Air Pollution 2016
24th International Conference on Modelling, Monitoring and Management of Air Pollution
20 - 22 June 2016
The 24th International Conference on Modelling, Monitoring and Management of Air Pollution has taken place in Crete, co-organised by the University of the West of England (UWE) represented by Jim Longhurst and the Wessex Institute of Technology (WIT) represented by Professor Carlos A. Brebbia. The Conference Series started in Mexico as early as 1993 and since then has been held every year in different locations throughout the world. The continuous success of the Conference is mainly due to its ability to evolve and attract new academics and air pollution participants from all over the world. The Series continues to meet the demands of its participants through the quality of the papers presented at the meeting.
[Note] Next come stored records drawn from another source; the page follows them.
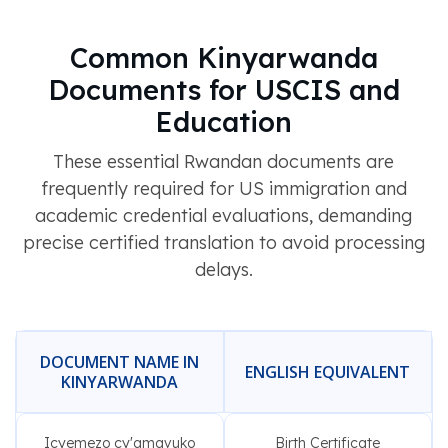
Common Kinyarwanda
Documents for USCIS and
Education
These essential Rwandan documents are
frequently required for US immigration and
academic credential evaluations, demanding
precise certified translation to avoid processing
delays.
DOCUMENT NAME IN
ENGLISH EQUIVALENT
KINYARWANDA
Icyemezo cy'amavuko
Birth Certificate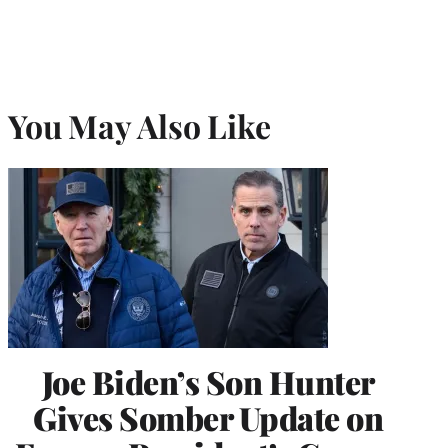
You May Also Like
Joe Biden’s Son Hunter
Gives Somber Update on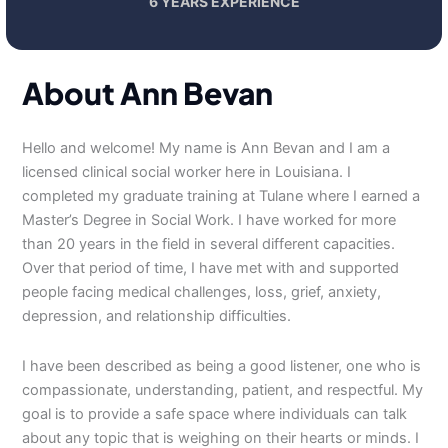
6 YEARS EXPERIENCE
About Ann Bevan
Hello and welcome! My name is Ann Bevan and I am a
licensed clinical social worker here in Louisiana. I
completed my graduate training at Tulane where I earned a
Master’s Degree in Social Work. I have worked for more
than 20 years in the field in several different capacities.
Over that period of time, I have met with and supported
people facing medical challenges, loss, grief, anxiety,
depression, and relationship difficulties.
I have been described as being a good listener, one who is
compassionate, understanding, patient, and respectful. My
goal is to provide a safe space where individuals can talk
about any topic that is weighing on their hearts or minds. I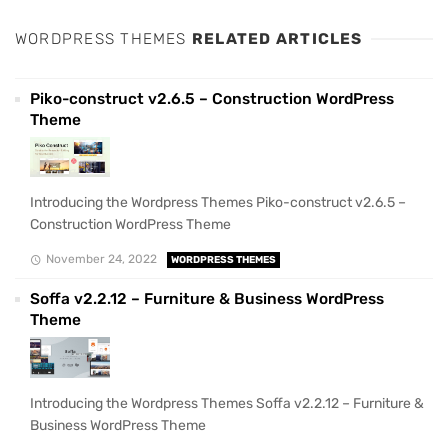
WORDPRESS THEMES
RELATED ARTICLES
Piko-construct v2.6.5 – Construction WordPress
Theme
Introducing the Wordpress Themes Piko-construct v2.6.5 –
Construction WordPress Theme
November 24, 2022
WORDPRESS THEMES
Soffa v2.2.12 – Furniture & Business WordPress
Theme
Introducing the Wordpress Themes Soffa v2.2.12 – Furniture &
Business WordPress Theme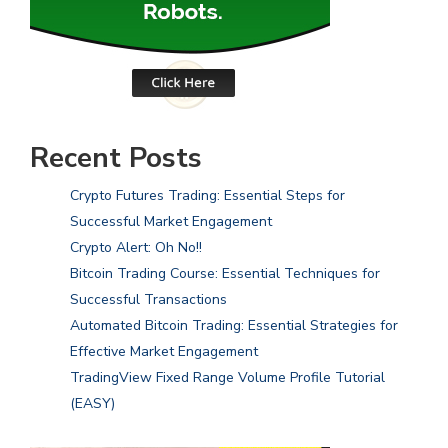
Recent Posts
Crypto Futures Trading: Essential Steps for
Successful Market Engagement
Crypto Alert: Oh No!!
Bitcoin Trading Course: Essential Techniques for
Successful Transactions
Automated Bitcoin Trading: Essential Strategies for
Effective Market Engagement
TradingView Fixed Range Volume Profile Tutorial
(EASY)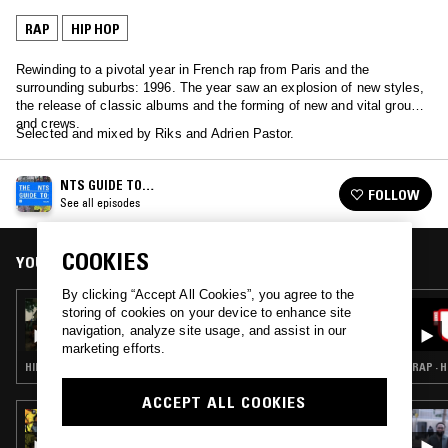
RAP
HIP HOP
Rewinding to a pivotal year in French rap from Paris and the
surrounding suburbs: 1996. The year saw an explosion of new styles,
the release of classic albums and the forming of new and vital groups
and crews.
Selected and mixed by Riks and Adrien Pastor.
NTS GUIDE TO…
FOLLOW
See all episodes
COOKIES
YOU MIGHT ALSO LIKE
By clicking “Accept All Cookies”, you agree to the
12 MAR 2026
storing of cookies on your device to enhance site
NTS GUIDE TO: PUNJABI RAP
navigation, analyze site usage, and assist in our
marketing efforts.
HIP HOP · BHANGRA · RAP
RAP · 
ACCEPT ALL COOKIES
23 AUG 2024
IN FOCUS: ROC MARCIANO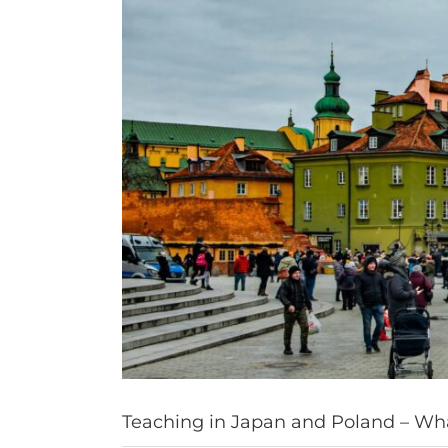
Teaching in Japan and Poland – Wha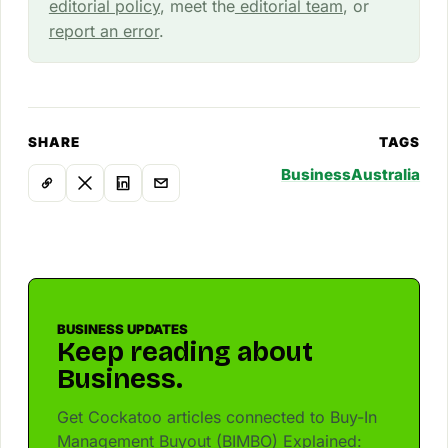
editorial policy
, meet the
editorial team
, or
report an error
.
SHARE
TAGS
Business
Australia
BUSINESS UPDATES
Keep reading about
Business.
Get Cockatoo articles connected to Buy-In
Management Buyout (BIMBO) Explained: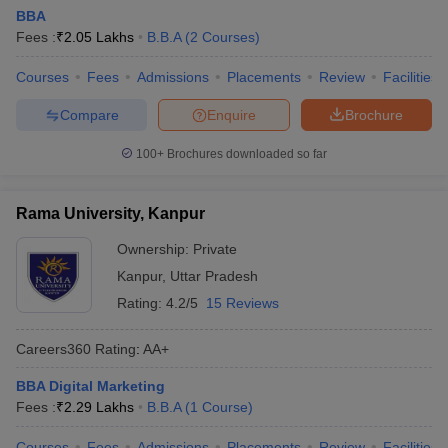
BBA
Fees :
₹
2.05 Lakhs
B.B.A
(
2
Courses
)
Courses
Fees
Admissions
Placements
Review
Facilities
Compare
Enquire
Brochure
100+
Brochures downloaded so far
Rama University, Kanpur
Ownership:
Private
Kanpur
,
Uttar Pradesh
Rating:
4.2/5
15 Reviews
Careers360
Rating
:
AA+
BBA Digital Marketing
Fees :
₹
2.29 Lakhs
B.B.A
(
1
Course
)
Courses
Fees
Admissions
Placements
Review
Facilities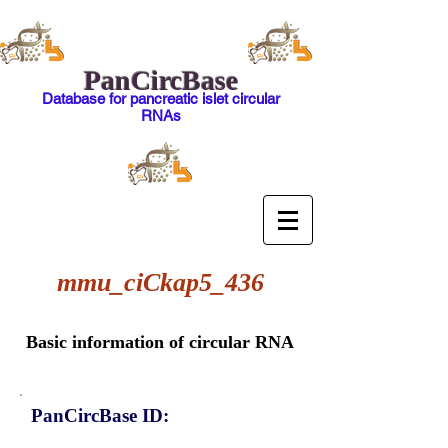
PanCircBase
Database for pancreatic islet circular
RNAs
mmu_ciCkap5_436
Basic information of circular RNA
PanCircBase ID: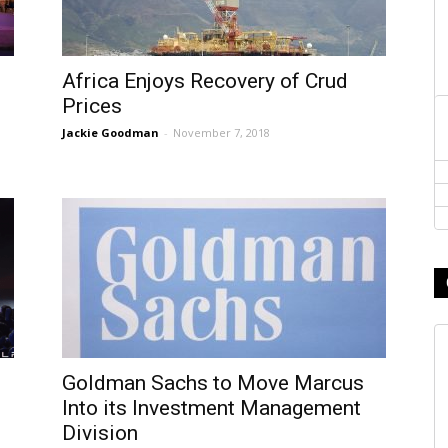
Africa Enjoys Recovery of Crud
Prices
Jackie Goodman
-
November 7, 2018
Goldman Sachs to Move Marcus
Into its Investment Management
Division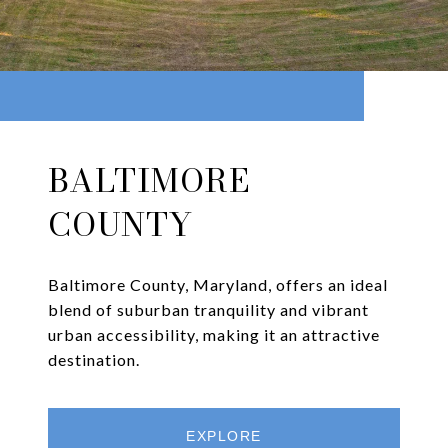
BALTIMORE
COUNTY
Baltimore County, Maryland, offers an ideal
blend of suburban tranquility and vibrant
urban accessibility, making it an attractive
destination.
EXPLORE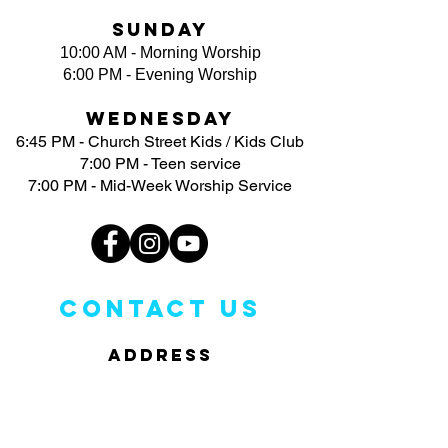
Sunday
10:00 AM - Morning Worship
6:00 PM - Evening Worship
Wednesday
6:45 PM - Church Street Kids / Kids Club
7:00 PM - Teen service
7:00 PM - Mid-Week Worship Service
CONTACT US
ADDRESS
3113 North Church Street
Greensboro, NC 27405
PHONE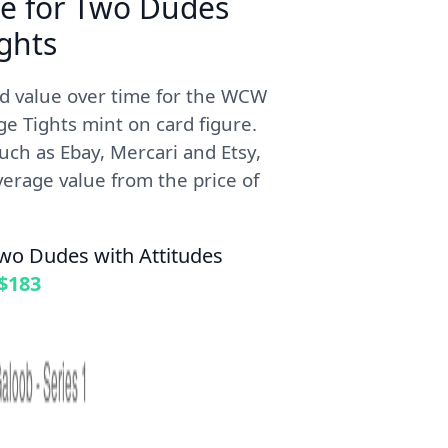
me for Two Dudes
ghts
ed value over time for the WCW
 Tights mint on card figure.
uch as Ebay, Mercari and Etsy,
erage value from the price of
wo Dudes with Attitudes
$183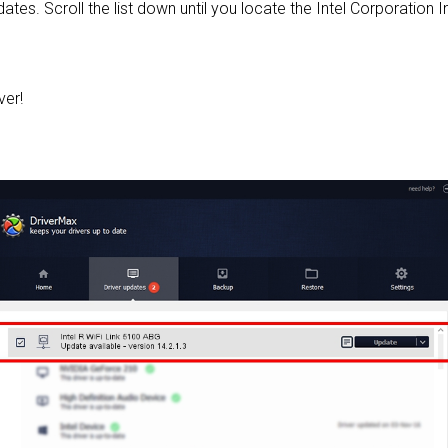
pdates. Scroll the list down until you locate the Intel Corporation 
ver!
It discusses air pollution issues at international, regional and local levels. This led to the wide dissemination of the work presented at all Air Pollution conferences among the international community. WIT’s policy regarding making all papers open access has helped to accelerate this process. Papers presented at all WIT Conferences or published in any of its Journals can be downloaded for free from the Institute’s eLibrary (witpress.com/elibrary). The Conference dealt with important scientific aspects of air pollution as well as with the regulatory requirements to achieve appropriate air pollution mitigation and management. Of particular importance in the last few years have been the studies related to the Health Effects of Air Contamination, a topic that this conference covered.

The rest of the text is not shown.